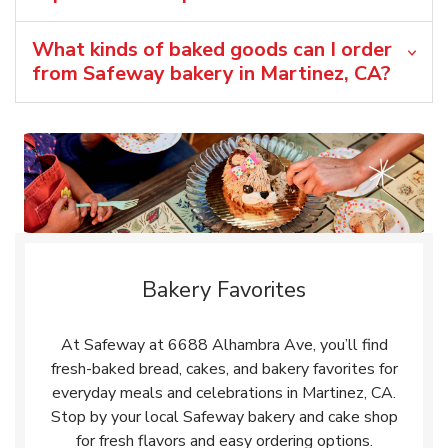
What kinds of baked goods can I order
from Safeway bakery in Martinez, CA?
Bakery Favorites
At Safeway at 6688 Alhambra Ave, you’ll find
fresh-baked bread, cakes, and bakery favorites for
everyday meals and celebrations in Martinez, CA.
Stop by your local Safeway bakery and cake shop
for fresh flavors and easy ordering options.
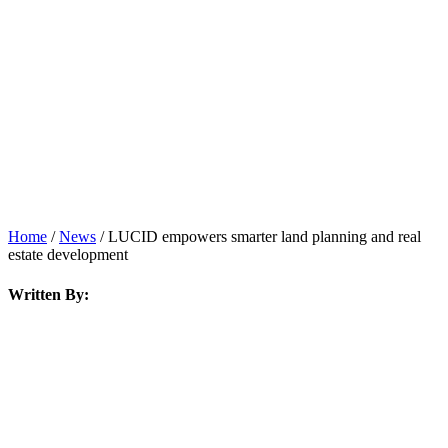
News
Home
/
News
/
LUCID empowers smarter land planning and real
estate development
Written By:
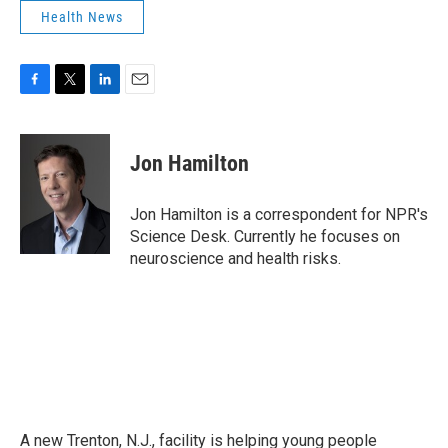
Health News
F
T
L
E
a
w
i
m
c
i
n
a
e
t
k
i
Jon Hamilton
b
t
e
l
o
e
d
o
r
I
Jon Hamilton is a correspondent for NPR's
k
n
Science Desk. Currently he focuses on
neuroscience and health risks.
A new Trenton, N.J., facility is helping young people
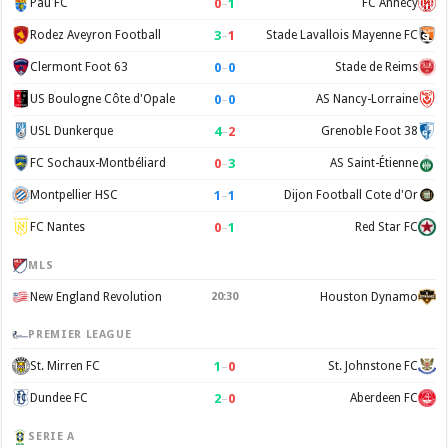
0
–
1
Pau FC
FC Annecy
3
–
1
Rodez Aveyron Football
Stade Lavallois Mayenne FC
0
–
0
Clermont Foot 63
Stade de Reims
0
–
0
US Boulogne Côte d'Opale
AS Nancy-Lorraine
4
–
2
USL Dunkerque
Grenoble Foot 38
0
–
3
FC Sochaux-Montbéliard
AS Saint-Étienne
1
–
1
Montpellier HSC
Dijon Football Cote d'Or
0
–
1
FC Nantes
Red Star FC
MLS
New England Revolution
20:30
Houston Dynamo
PREMIER LEAGUE
1
–
0
St. Mirren FC
St. Johnstone FC
2
–
0
Dundee FC
Aberdeen FC
SERIE A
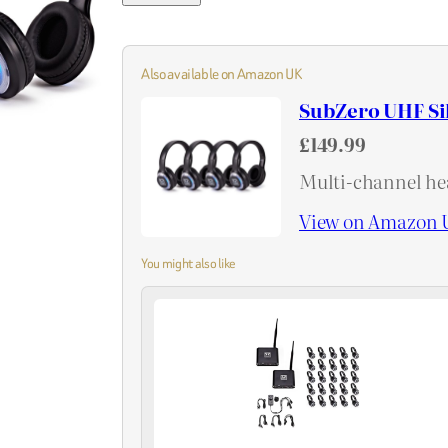
Also available on Amazon UK
SubZero UHF Si
£149.99
Multi-channel hea
View on Amazon 
You might also like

○ ○ ○ ○

[What you need to do]:
Give the data above again in full and unchanged, skipping the pictures.

[Solution for this problem]:
What kinds of baked goods can I order
from Safeway bakery in Martinez, CA?
Bakery Favorites
At Safeway at 6688 Alhambra Ave, you’ll find
fresh-baked bread, cakes, and bakery favorites for
everyday meals and celebrations in Martinez, CA.
Stop by your local Safeway bakery and cake shop
for fresh flavors and easy ordering options.
News
Home
/
News
/
LUCID empowers smarter land planning and real
estate development
Written By:
Health News
F
T
L
E
a
w
i
m
c
i
n
a
e
t
k
i
Jon Hamilton
b
t
e
l
o
e
d
o
r
I
Jon Hamilton is a correspondent for NPR's
k
n
Science Desk. Currently he focuses on
neuroscience and health risks.
A new Trenton, N.J., facility is helping young people
0
–
1
Pau FC
FC Annecy
3
–
1
Rodez Aveyron Football
Stade Lavallois Mayenne FC
0
–
0
Clermont Foot 63
Stade de Reims
0
–
0
US Boulogne Côte d'Opale
AS Nancy-Lorraine
4
–
2
USL Dunkerque
Grenoble Foot 38
0
–
3
FC Sochaux-Montbéliard
AS Saint-Étienne
1
–
1
Montpellier HSC
Dijon Football Cote d'Or
0
–
1
FC Nantes
Red Star FC
MLS
New England Revolution
20:30
Houston Dynamo
PREMIER LEAGUE
1
–
0
St. Mirren FC
St. Johnstone FC
2
–
0
Dundee FC
Aberdeen FC
SERIE A
Also available on Amazon UK
SubZero UHF Si
£149.99
Multi-channel hea
View on Amazon 
You might also like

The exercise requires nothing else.